|
currently I am analyzing the possibility of the state-of-the art
treatment of multiple myeloma for an about 40 year old patient, i.e.
the high dose or total therapy whith tandem transplants according to
the definition of Dr. Barlogie [Blood, Vol 93, No 1 (January 1), 1999:
pp 55-65]. In all the procedures and protocols described there, I noticed a
detail that apparently is very important in the whole procedure and
that is the following. Before applying Melphalan (MEL) it is essential
to gather the peripheral blood stem cells (PBSC). After the Melphalan
Therapy, the stem cell might be of lower quality because of a
stem-cell toxic effect. Now my understanding is that the high dosis or total therapy protocol
schedules Melphalan as one of its core drug. So after the completion
of the high dose therapy, no PBSC with good quality is longer
possible. In other word, if I plan 2 high dose therapies as in the the
Total Therapy of Dr. Barlogie, I have to collect at least the amout of
stem cells needed for these 2 high dose therapies, in the hope that
nothing goes wrong with the cells. If it would, it was a pity. My question to anybody who has some experience on the issue: 1) how can we make sure (by practical means) that the stem cells are
savely stored. 2) For how many high dose therapies should the stem cells be collected 3) In his above mentioned article, Dr. Barlogie suggests for future
investigation "...standard dose consolidation chemotherapy versus
additional cycles of PBSC-supported high-dose therapy after man
MEL-based tandem transplant deserves exploration." To be able to do
this, we need stem cells for >=3 high dose therapy, don't we?
---------------------
there's been a lot published on tandem transplants since then. there's a *very* open q (and conflicting data) as to the extent, if any, of
survival benefits. there's an open q as to impact on quality of life.
yes, this is true of any alkylating agent. also note there's a lot of recent
stuff on a wide variety of mobilization protocols (eg, d-tec), which whoever
is doing this should be familiar with.
i believe the problem is collecting target quantities of cd34+ cells.

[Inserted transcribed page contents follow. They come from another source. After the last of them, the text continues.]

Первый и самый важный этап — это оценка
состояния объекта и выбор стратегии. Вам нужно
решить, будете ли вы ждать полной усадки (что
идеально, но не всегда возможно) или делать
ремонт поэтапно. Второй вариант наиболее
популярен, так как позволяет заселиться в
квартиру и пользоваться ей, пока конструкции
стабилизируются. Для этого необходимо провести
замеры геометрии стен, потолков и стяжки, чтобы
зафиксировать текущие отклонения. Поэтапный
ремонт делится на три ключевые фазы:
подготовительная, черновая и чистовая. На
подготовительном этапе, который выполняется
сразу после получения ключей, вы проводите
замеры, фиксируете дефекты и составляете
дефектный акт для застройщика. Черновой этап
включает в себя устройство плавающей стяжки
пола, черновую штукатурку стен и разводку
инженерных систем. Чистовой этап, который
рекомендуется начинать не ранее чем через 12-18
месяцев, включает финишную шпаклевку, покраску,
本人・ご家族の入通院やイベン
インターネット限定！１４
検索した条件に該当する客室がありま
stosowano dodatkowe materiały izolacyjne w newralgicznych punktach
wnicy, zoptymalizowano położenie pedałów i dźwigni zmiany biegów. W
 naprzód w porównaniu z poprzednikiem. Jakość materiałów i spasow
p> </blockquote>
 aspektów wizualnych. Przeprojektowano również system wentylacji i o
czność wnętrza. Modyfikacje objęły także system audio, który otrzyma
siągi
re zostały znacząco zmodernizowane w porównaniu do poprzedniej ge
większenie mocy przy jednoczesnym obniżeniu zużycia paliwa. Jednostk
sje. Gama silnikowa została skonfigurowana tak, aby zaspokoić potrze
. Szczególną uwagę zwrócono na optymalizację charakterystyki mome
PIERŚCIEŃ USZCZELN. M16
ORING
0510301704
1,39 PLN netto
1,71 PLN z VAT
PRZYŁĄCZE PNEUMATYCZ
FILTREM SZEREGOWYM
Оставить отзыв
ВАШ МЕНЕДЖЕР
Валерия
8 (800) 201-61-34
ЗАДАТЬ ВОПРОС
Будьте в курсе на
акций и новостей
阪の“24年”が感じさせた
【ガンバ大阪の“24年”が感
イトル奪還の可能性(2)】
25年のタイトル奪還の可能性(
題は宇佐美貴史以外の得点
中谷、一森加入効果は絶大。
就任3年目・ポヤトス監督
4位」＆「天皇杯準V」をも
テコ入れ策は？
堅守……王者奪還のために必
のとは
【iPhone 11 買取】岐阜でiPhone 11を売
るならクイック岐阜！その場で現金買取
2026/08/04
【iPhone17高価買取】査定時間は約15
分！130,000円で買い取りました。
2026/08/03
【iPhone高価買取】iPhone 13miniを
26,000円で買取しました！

generally speaking, cryoperservation with dmso, storage with liquid
nitrogen, and a great deal of caution to ensure no transient temp rises (even -80 can damage cells). while i could point you to some docs/articles
proceeding on that basis is really foolish, you would be better off
contacting one of the many top flight facilities providing this treatment
today for adequate protocols. and your best bet may to contact one of the
many private companies providing this specific service. this shouldn't be
screwed up. you're an isolated comment and turning it into a pretty bold speculative
leap. do you know *anybody* who has tried a third HDT/transplant? are you
and the pt the really the ones to forge new ground? you are aware there is
a material TRM just with two transplants (though obviously not comparable to
allogeneic), right? Other maintenance ideas in addition to chemo include
ifn-a (royal marsden), thalidomide (very hot right now, +dexamethasone 70%
response as 1st line -- see IGFM as consolidation), biophosphonates (eg,
zometa), a wide variety of experimental immune therapies, some experimental
brms. you might want to talk to Inter Groupe Francais du Myéloma re the
significance of B2-microglobulin measurements re their tandem results. if a
compatible sibling is available allogeneic might even be an option for high
risk pts. the only limit to collecting/storing cells is wallet toxicity.